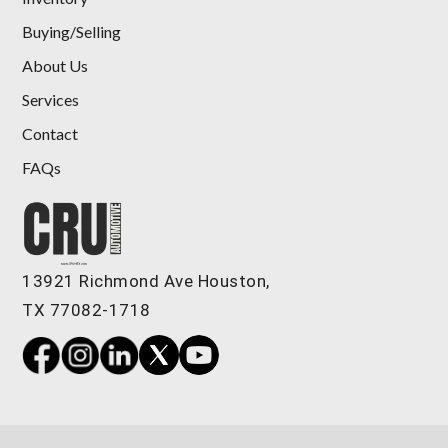
Buying/Selling
About Us
Services
Contact
FAQs
2024 GMC Sierra 1500 4WD Crew
Cab Short Box Denali
$55,898
13921 Richmond Ave Houston,
TX 77082-1718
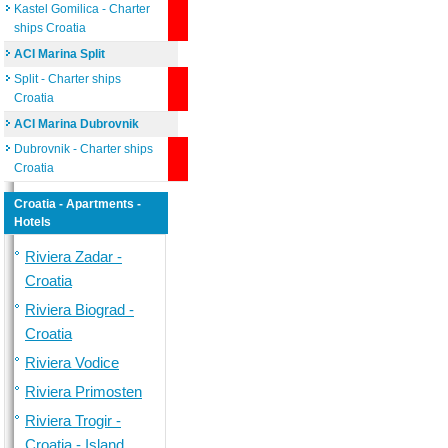
Kastel Gomilica - Charter
ships Croatia
ACI Marina Split
Split - Charter ships
Croatia
ACI Marina Dubrovnik
Dubrovnik - Charter ships
Croatia
Croatia - Apartments -
Hotels
Riviera Zadar -
Croatia
Riviera Biograd -
Croatia
Riviera Vodice
Riviera Primosten
Riviera Trogir -
Croatia - Island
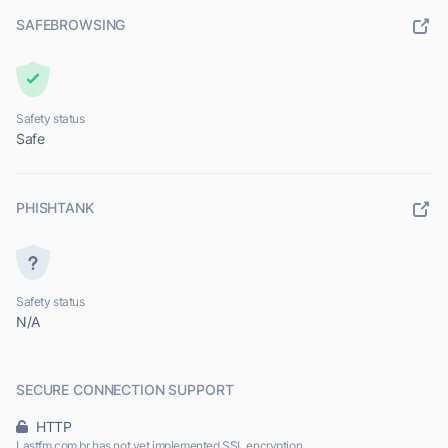
SAFEBROWSING
Safety status
Safe
PHISHTANK
Safety status
N/A
SECURE CONNECTION SUPPORT
HTTP
Lastfm.com.br has not yet implemented SSL encryption.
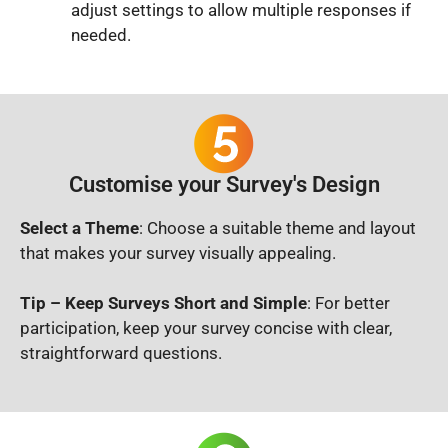
adjust settings to allow multiple responses if
needed.
Customise your Survey's Design
Select a Theme
: Choose a suitable theme and layout
that makes your survey visually appealing.
Tip – Keep Surveys Short and Simple
: For better
participation, keep your survey concise with clear,
straightforward questions.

□ □ □ □ □

# What you should do:
Please find all lines of the entries that hold the string "Riviera" and copy them.

# Exercise response:
Riviera Zadar -
Riviera Biograd -
Riviera Vodice
Riviera Primosten
Riviera Trogir -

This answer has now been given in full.